Start of PROVIDED MATERIAL
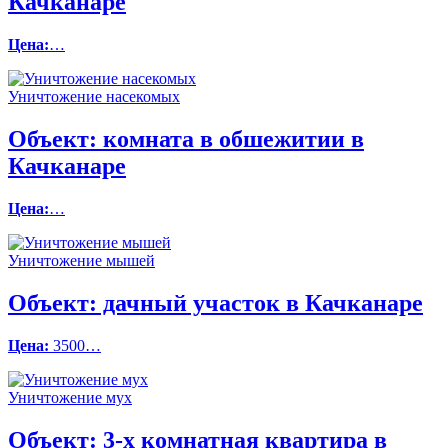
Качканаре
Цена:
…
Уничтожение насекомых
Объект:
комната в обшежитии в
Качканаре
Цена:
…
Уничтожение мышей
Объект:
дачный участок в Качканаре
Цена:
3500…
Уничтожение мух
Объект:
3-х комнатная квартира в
End of PROVIDED MATERIAL
Start of PROVIDED MATERIAL
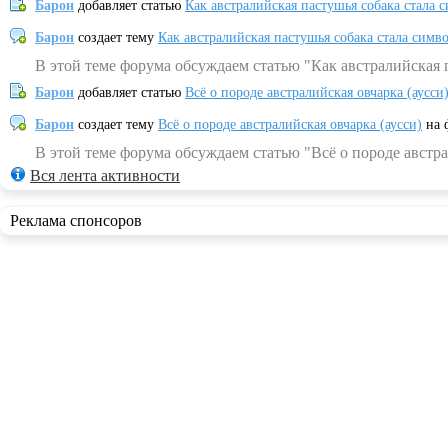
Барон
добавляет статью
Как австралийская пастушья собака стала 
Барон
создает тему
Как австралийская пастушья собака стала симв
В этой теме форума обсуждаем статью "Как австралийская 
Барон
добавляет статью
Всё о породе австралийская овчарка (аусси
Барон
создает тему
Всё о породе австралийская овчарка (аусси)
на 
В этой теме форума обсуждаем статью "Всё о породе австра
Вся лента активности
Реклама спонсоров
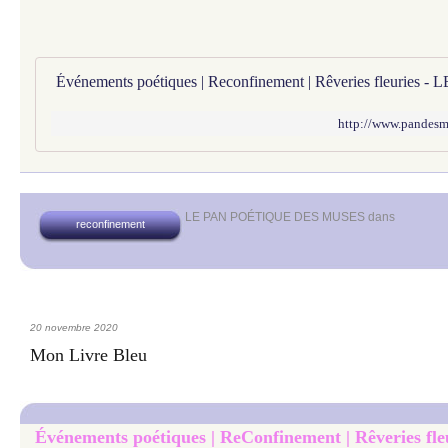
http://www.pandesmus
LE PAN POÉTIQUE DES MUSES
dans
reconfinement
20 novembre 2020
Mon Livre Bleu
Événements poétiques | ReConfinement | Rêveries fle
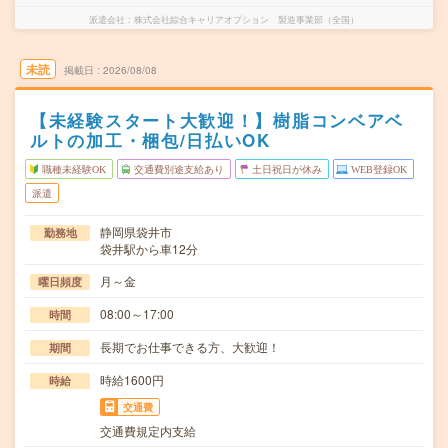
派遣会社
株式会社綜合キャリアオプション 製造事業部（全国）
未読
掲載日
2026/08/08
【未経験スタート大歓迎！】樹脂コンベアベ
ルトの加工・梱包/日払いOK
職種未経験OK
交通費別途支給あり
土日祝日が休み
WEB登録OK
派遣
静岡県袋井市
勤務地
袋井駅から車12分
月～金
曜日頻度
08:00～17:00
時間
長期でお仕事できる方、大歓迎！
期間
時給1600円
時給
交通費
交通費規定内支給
End of PROVIDED MATERIAL
PROMPT: In the data above, how many lines contain the word "пастушья"? Only the number is wanted.

EXERCISE RESULT: 2